— WHAT YOU SHOULD DO —
The response should consist solely of the lines running from the line with "do zatwierdzonego kodu" to the end of the data, retyped exactly.

— SUPPLIED MATERIAL —
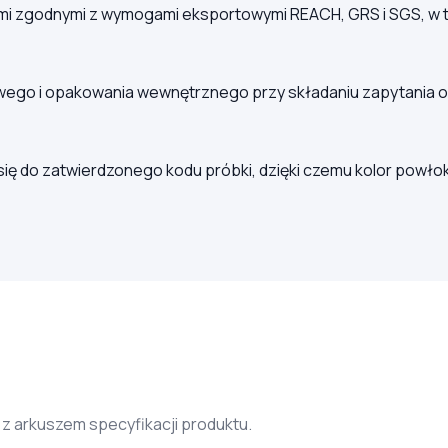
nymi zgodnymi z wymogami eksportowymi REACH, GRS i SGS, w
ego i opakowania wewnętrznego przy składaniu zapytania o ce
 do zatwierdzonego kodu próbki, dzięki czemu kolor powłok
 z arkuszem specyfikacji produktu.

— REPLY —
 do zatwierdzonego kodu próbki, dzięki czemu kolor powłok
 z arkuszem specyfikacji produktu.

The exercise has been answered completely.